晨光熹微,在稱門洞下來往穿梭的人群熙熙攘攘,組成了城市的血肉。在過去,城牆庇佑著城市,把它整齊地劃分為單元和院落,星羅棋佈,一切都井然有序。

瑞典藝術史學者喜仁龍沉迷中國傳統文化長達五十年,當他把目光投向古老的北京城牆,禁不住這樣讚美道:”當你逐漸熟悉這座大城市以後,就會覺得這些城牆是最動人心魄的古蹟,幅員遼闊,沉穩雄壯,有一種睥睨四鄰的氣魄和韻律。“他實地考察和拍攝每一段城牆,記錄下發現與思考。
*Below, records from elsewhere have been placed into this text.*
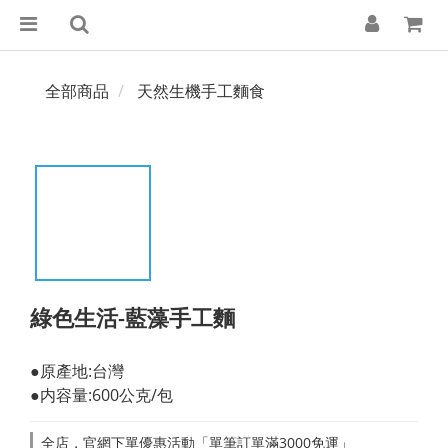
全部商品
天然生機手工麵食
綠色生活-藍藻手工麵
●原產地:台灣
●内容量:600公克/包
全店，官網下單優惠活動「單筆訂單滿3000免運」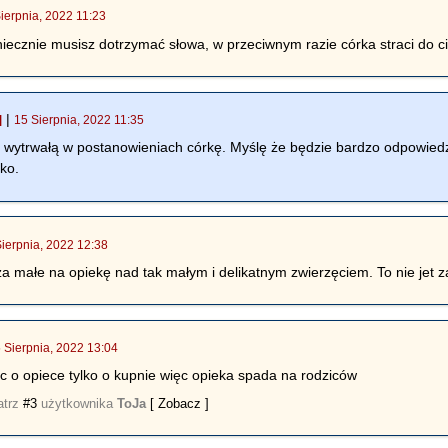
ierpnia, 2022 11:23
cznie musisz dotrzymać słowa, w przeciwnym razie córka straci do ci
|
]
15 Sierpnia, 2022 11:35
 wytrwałą w postanowieniach córkę. Myślę że będzie bardzo odpowiedz
ko.
Sierpnia, 2022 12:38
t za małe na opiekę nad tak małym i delikatnym zwierzęciem. To nie jet 
 Sierpnia, 2022 13:04
c o opiece tylko o kupnie więc opieka spada na rodziców
atrz
#3
użytkownika
ToJa
[ Zobacz ]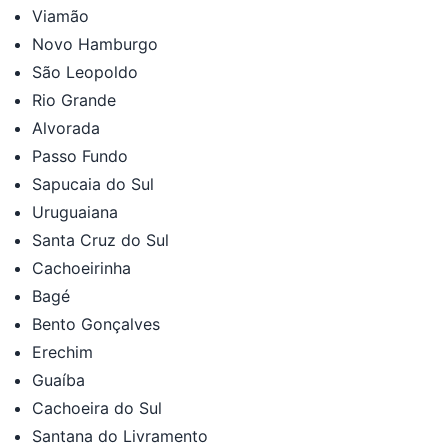
Viamão
Novo Hamburgo
São Leopoldo
Rio Grande
Alvorada
Passo Fundo
Sapucaia do Sul
Uruguaiana
Santa Cruz do Sul
Cachoeirinha
Bagé
Bento Gonçalves
Erechim
Guaíba
Cachoeira do Sul
Santana do Livramento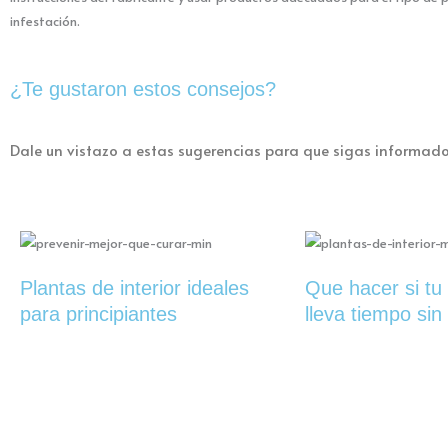
infestación.
¿Te gustaron estos consejos?
Dale un vistazo a estas sugerencias para que sigas informad
Plantas de interior ideales
Que hacer si tu
para principiantes
lleva tiempo sin 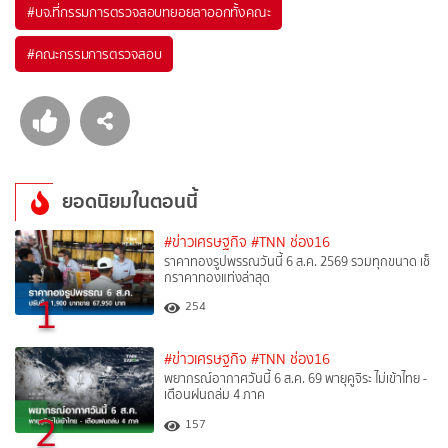
#
บจ.ที่กรรมการตรวจสอบทยอยลาออกทั้งคณะ
#
คณะกรรมการตรวจสอบ
ยอดนิยมในตอนนี้
#ข่าวเศรษฐกิจ
#TNN ช่อง16
ราคาทองรูปพรรณวันนี้ 6 ส.ค. 2569 รวมทุกขนาด เช็
กราคาทองแท่งล่าสุด
1
254
#ข่าวเศรษฐกิจ
#TNN ช่อง16
พยากรณ์อากาศวันนี้ 6 ส.ค. 69 พายุคูจิระ ไม่เข้าไทย -
เตือนฝนถล่ม 4 ภาค
2
157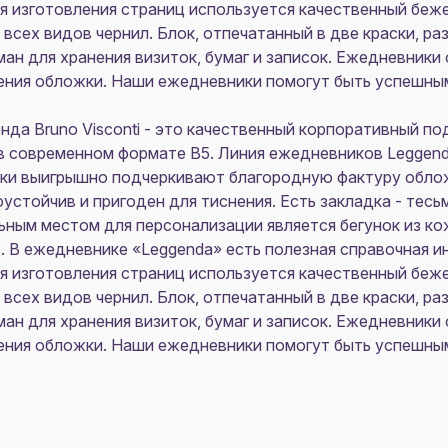
ля изготовления страниц используется качественный беж
сех видов чернил. Блок, отпечатанный в две краски, раз
ан для хранения визиток, бумаг и записок. Ежедневники 
ения обложки. Наши ежедневники помогут быть успешным
да Bruno Visconti - это качественный корпоративный по
в современном формате B5. Линия ежедневников Leggend
енки выигрышно подчеркивают благородную фактуру обл
устойчив и пригоден для тиснения. Есть закладка - тесьм
ьным местом для персонализации является бегунок из к
В ежедневнике «Leggenda» есть полезная справочная ин
ля изготовления страниц используется качественный беж
сех видов чернил. Блок, отпечатанный в две краски, раз
ан для хранения визиток, бумаг и записок. Ежедневники 
ения обложки. Наши ежедневники помогут быть успешным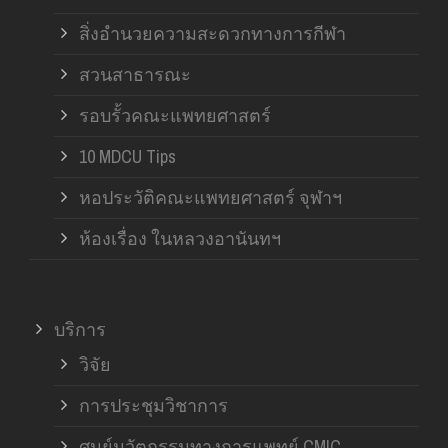
สิ่งอำนวยความสะดวกทางการกีฬา
สวนสาธารณะ
รอบรั้วคณะแพทยศาสตร์
10 MDCU Tips
หอประวัติคณะแพทยศาสตร์ จุฬาฯ
ห้องเรื่อง ในหลวงอานันทฯ
บริการ
วิจัย
การประชุมวิชาการ
ศูนย์นวัตกรรมทางการแพทย์ CMIC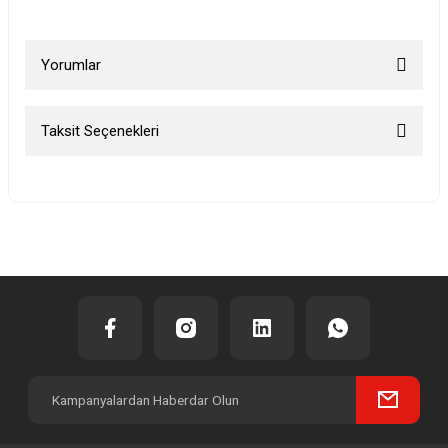
Yorumlar
Taksit Seçenekleri
Bu ürüne ilk yorumu siz yapın!
Yorum Yaz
於是有了《北京的城牆與城門》一書。


《北京的城牆與城門》:聊聊城牆背後的文化底蘊

氣魄宏大的北京中軸線俯瞰


這位學者考察北京城牆,是在上世紀20年代的事。而今,當初很多古老的城門已經拆除,人們只能從老舊黑白照片上回憶它昔日的模樣。在人們的傳統意識裡,城牆的範圍,就是城市的範圍,沒有城牆算不上傳統意義的城市。但隨著西式建築的衝擊,新式交通的需求,一切都發生了鉅變,城牆彷彿成了一道道封閉幽深的枷鎖。只有那些古老城磚上殘存的文字還提醒著人們,它們蘊藏著的文化內涵從未曾褪去。

 

元大都:對城牆防禦根深蒂固的依賴

來自西方的旅行者馬可·波羅,到達東方的神秘之都後,非常直觀的印象就是那裡筆直,向四個方向延伸的主幹道,大氣的鋪排,將城區劃分為方形地塊。

當然更令馬可·波羅驚異的,是至高無上的大汗所住的宮殿,宮院深深。元統治者活脫脫把宮城佈置成了一個巨型軍營,森嚴的戒備遠超宋朝開封和唐朝長安。

馬可·波羅這樣描述道:

此牆之內,圍牆南部中,廣延一哩,別有一牆,其長度逾於寬度。此牆周圍亦有八公,與外牆八宮相類,其中亦貯君主戰具。南面亦闢五門,與外牆相同,亦於每角各闢一門。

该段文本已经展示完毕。